**What you have to do**
In the records below, find the line that contains "Reaction Speed Test Tool" and the line that contains "Taekwondo Scoreboard". Set down exactly those lines and every line between them, and nothing more.
%%
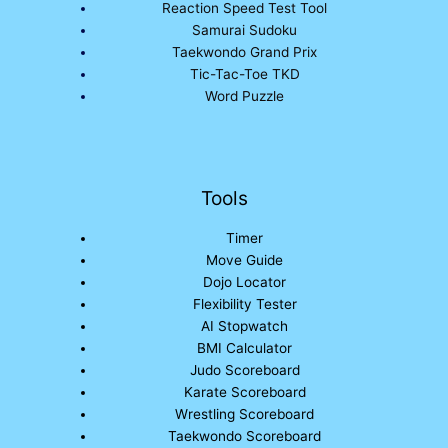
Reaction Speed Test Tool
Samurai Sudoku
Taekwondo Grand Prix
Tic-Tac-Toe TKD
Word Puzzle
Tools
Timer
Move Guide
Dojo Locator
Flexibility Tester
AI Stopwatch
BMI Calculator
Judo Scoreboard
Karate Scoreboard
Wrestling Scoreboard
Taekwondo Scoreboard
%%
%%
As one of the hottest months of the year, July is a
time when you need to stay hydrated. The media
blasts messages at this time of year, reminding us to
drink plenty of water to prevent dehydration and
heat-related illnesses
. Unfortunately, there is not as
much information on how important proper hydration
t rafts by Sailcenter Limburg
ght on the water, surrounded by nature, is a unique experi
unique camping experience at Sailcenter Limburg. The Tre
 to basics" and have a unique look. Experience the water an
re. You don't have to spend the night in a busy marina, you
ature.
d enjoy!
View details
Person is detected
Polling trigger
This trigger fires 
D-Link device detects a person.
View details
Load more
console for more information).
%%
**Your response**
Reaction Speed Test Tool
Samurai Sudoku
Taekwondo Grand Prix
Tic-Tac-Toe TKD
Word Puzzle
Tools
Timer
Move Guide
Dojo Locator
Flexibility Tester
AI Stopwatch
BMI Calculator
Judo Scoreboard
Karate Scoreboard
Wrestling Scoreboard
Taekwondo Scoreboard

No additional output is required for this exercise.